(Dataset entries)
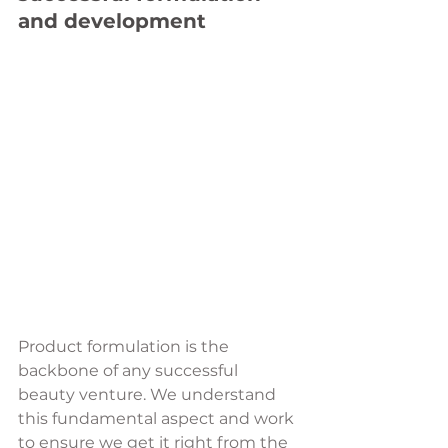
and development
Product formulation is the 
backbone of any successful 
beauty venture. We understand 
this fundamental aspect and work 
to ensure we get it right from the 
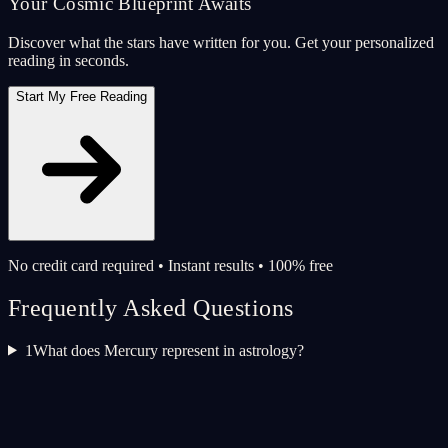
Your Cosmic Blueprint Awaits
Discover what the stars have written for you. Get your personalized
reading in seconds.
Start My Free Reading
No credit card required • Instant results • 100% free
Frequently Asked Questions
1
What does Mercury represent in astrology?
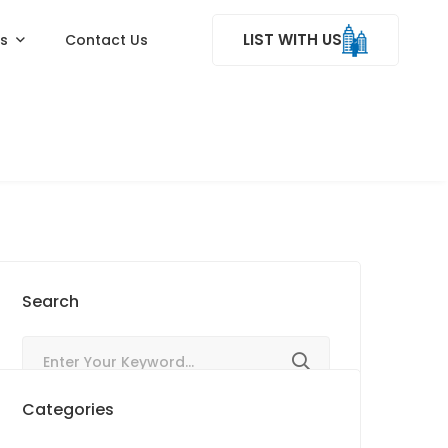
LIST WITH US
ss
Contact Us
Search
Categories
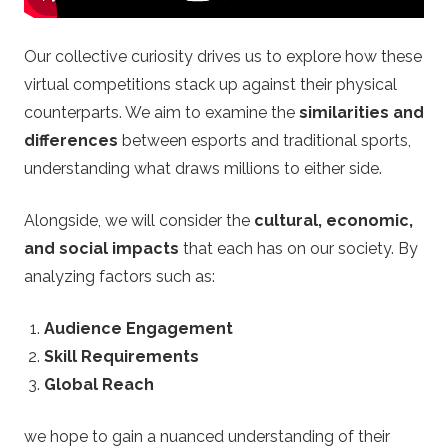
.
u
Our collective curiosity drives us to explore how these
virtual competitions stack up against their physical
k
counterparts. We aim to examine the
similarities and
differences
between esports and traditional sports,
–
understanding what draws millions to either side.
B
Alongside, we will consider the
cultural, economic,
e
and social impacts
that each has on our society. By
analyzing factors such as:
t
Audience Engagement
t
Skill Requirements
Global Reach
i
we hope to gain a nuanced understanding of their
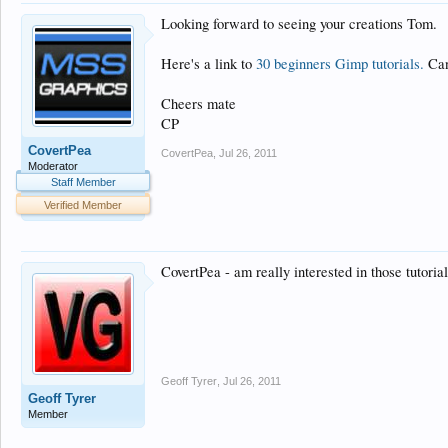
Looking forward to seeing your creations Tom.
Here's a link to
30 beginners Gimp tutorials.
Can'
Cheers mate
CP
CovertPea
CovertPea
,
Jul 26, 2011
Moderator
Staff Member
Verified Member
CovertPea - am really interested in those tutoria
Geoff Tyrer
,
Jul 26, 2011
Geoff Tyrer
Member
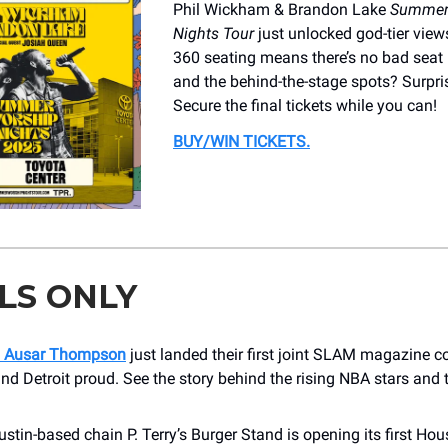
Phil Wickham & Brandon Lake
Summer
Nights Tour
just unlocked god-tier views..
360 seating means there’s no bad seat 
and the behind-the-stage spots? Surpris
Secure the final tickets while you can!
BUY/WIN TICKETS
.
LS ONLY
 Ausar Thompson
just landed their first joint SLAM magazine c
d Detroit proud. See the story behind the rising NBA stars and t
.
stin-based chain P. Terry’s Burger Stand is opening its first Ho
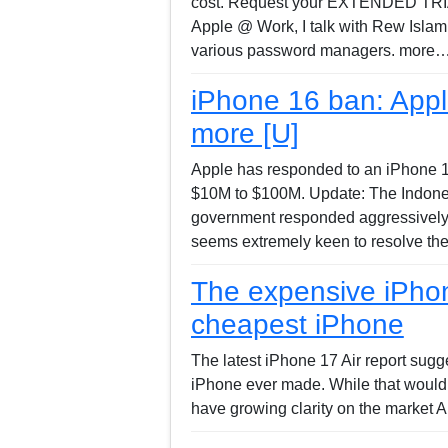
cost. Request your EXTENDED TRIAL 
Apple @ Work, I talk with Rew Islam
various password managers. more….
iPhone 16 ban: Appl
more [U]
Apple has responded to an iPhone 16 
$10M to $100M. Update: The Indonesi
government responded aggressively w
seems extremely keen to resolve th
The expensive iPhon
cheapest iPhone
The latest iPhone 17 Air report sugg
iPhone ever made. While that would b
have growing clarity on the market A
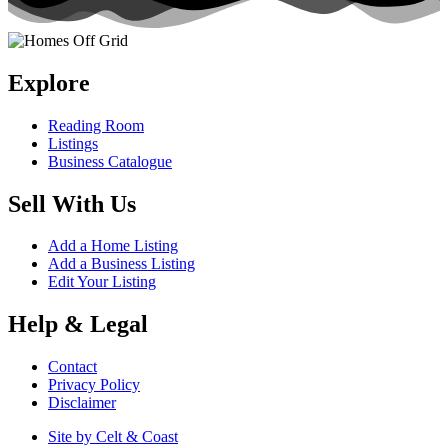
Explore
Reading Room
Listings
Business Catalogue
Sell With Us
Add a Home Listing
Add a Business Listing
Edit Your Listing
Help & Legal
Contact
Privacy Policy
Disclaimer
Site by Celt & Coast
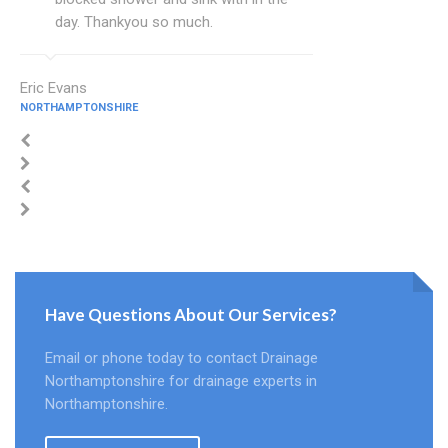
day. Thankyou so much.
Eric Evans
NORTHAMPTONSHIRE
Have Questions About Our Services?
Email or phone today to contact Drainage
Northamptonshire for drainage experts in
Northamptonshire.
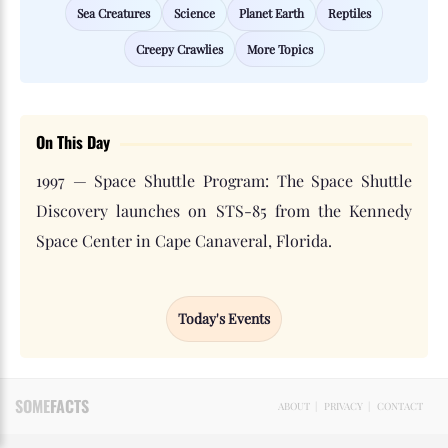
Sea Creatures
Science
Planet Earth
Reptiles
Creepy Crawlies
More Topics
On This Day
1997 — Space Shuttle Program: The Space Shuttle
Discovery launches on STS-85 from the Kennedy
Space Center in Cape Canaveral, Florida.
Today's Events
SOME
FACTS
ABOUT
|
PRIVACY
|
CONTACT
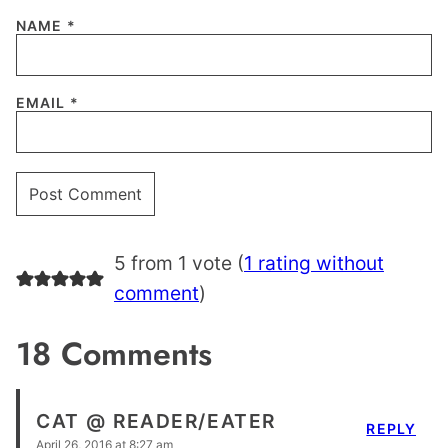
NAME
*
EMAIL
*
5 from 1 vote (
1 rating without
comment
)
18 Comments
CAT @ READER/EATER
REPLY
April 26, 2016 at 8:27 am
--
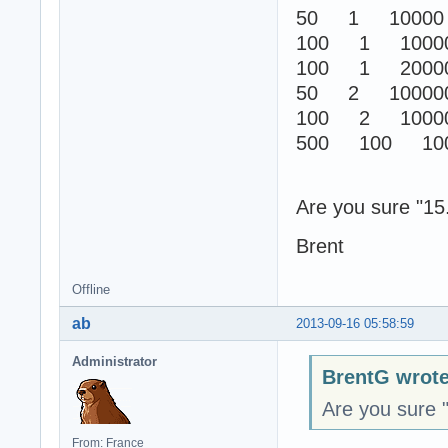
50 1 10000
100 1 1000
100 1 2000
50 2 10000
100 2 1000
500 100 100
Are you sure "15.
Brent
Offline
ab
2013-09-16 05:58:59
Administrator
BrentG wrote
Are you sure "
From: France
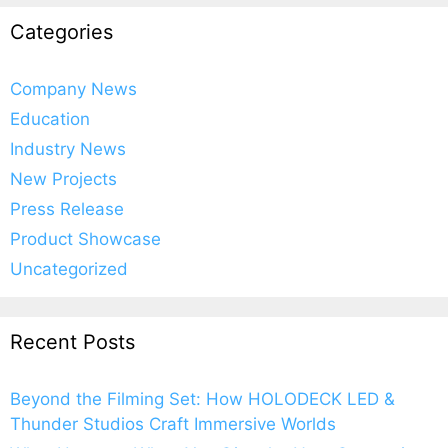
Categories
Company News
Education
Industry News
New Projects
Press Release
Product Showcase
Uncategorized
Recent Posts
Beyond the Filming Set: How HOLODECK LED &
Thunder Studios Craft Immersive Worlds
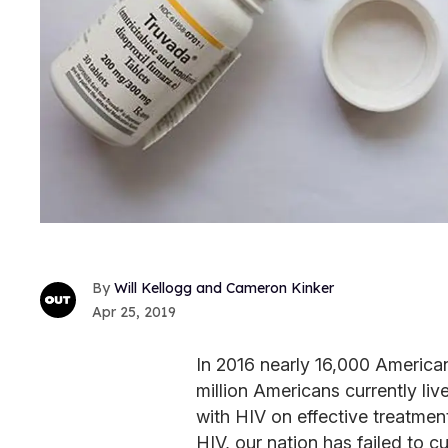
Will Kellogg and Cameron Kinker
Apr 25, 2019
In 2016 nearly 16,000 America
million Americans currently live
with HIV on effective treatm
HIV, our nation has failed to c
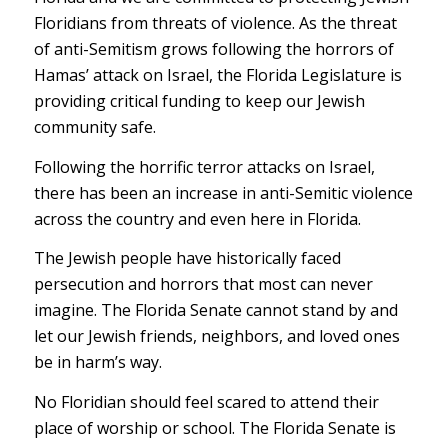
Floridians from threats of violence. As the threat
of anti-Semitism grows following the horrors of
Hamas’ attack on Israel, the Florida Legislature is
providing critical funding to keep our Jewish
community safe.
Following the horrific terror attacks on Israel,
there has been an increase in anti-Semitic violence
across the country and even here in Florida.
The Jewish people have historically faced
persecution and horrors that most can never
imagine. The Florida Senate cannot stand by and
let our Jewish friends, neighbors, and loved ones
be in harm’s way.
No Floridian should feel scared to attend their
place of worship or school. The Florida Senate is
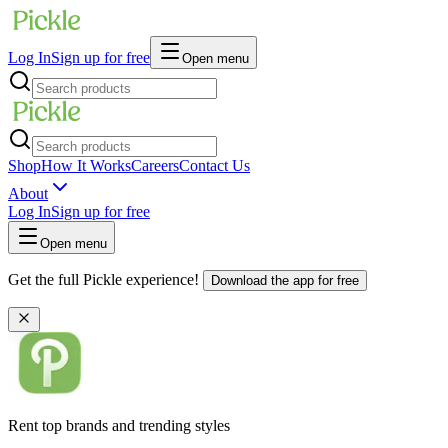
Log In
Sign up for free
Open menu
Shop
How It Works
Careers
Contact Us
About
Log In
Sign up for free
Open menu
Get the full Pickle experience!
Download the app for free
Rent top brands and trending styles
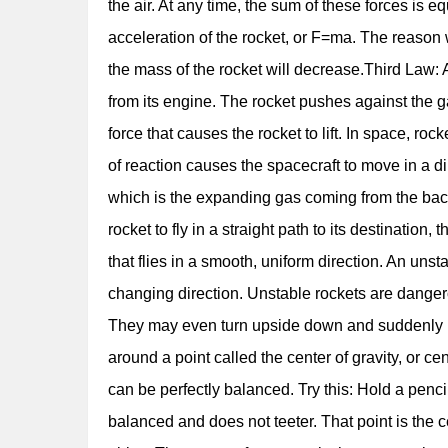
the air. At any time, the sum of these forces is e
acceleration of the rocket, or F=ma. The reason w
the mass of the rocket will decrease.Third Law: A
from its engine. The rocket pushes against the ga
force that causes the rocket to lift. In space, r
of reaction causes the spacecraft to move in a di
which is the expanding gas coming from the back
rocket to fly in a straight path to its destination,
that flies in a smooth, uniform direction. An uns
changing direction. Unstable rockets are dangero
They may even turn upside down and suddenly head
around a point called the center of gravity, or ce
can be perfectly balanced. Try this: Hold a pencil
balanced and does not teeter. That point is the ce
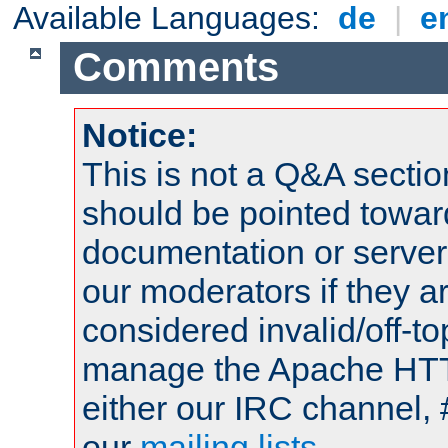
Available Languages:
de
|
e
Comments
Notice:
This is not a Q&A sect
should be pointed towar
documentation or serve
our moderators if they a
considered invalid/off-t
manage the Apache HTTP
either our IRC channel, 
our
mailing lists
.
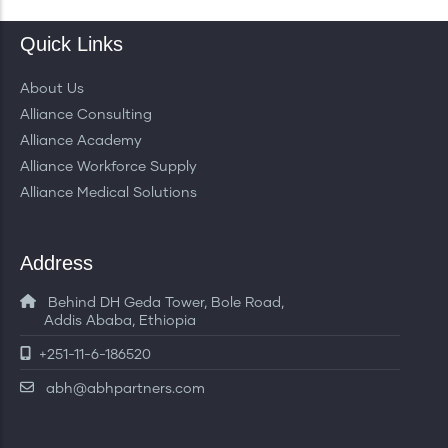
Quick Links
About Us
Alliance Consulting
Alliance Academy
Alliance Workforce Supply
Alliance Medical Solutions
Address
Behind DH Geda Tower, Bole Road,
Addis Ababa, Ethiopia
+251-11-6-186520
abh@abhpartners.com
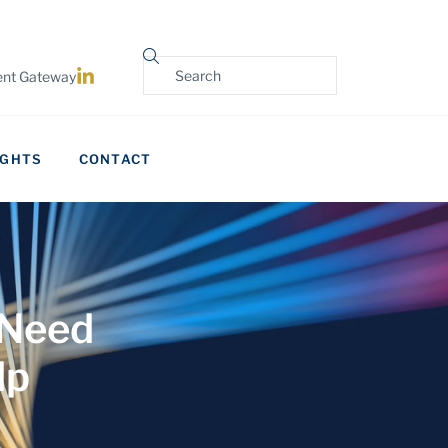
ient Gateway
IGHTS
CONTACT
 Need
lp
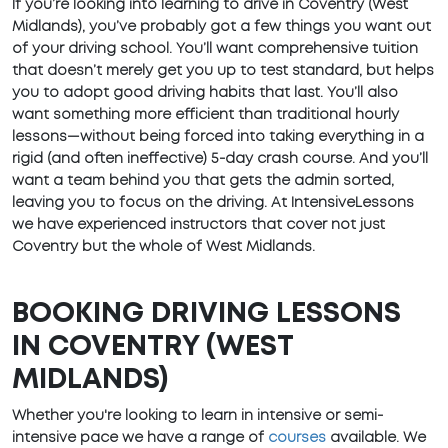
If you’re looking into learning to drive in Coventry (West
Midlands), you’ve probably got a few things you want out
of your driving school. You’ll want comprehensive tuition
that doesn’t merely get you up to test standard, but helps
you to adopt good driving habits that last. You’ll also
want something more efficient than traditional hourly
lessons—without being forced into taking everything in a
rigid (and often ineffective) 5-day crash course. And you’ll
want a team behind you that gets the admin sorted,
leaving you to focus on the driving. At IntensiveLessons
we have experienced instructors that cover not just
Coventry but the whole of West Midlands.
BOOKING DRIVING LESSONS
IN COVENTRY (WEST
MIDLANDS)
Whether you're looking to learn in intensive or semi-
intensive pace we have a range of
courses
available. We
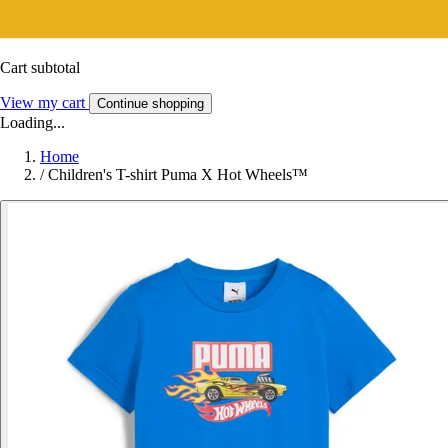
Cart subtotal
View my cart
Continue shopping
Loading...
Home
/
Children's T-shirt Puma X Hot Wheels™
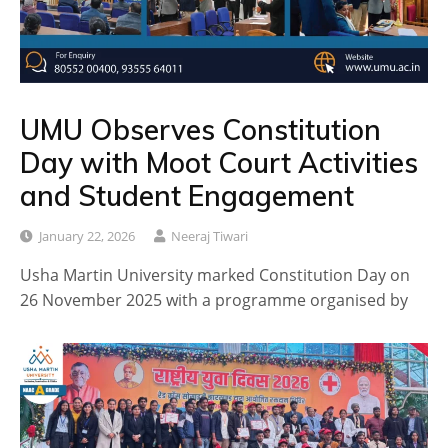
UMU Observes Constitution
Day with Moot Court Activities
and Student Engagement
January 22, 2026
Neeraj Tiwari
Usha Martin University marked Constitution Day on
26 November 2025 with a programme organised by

WORK ITEM >>
Reproduce the entries exactly, from the line with "Alliance Consulting" to the line with "If you’re looking", both lines included, keeping no pictures.

WRITTEN SOLUTION >>
Alliance Consulting
Alliance Academy
Alliance Workforce Supply
Alliance Medical Solutions
Address
Behind DH Geda Tower, Bole Road,
Addis Ababa, Ethiopia
+251-11-6-186520
abh@abhpartners.com
ient Gateway
IGHTS
CONTACT
 Need
lp
If you’re looking into learning to drive in Coventry (West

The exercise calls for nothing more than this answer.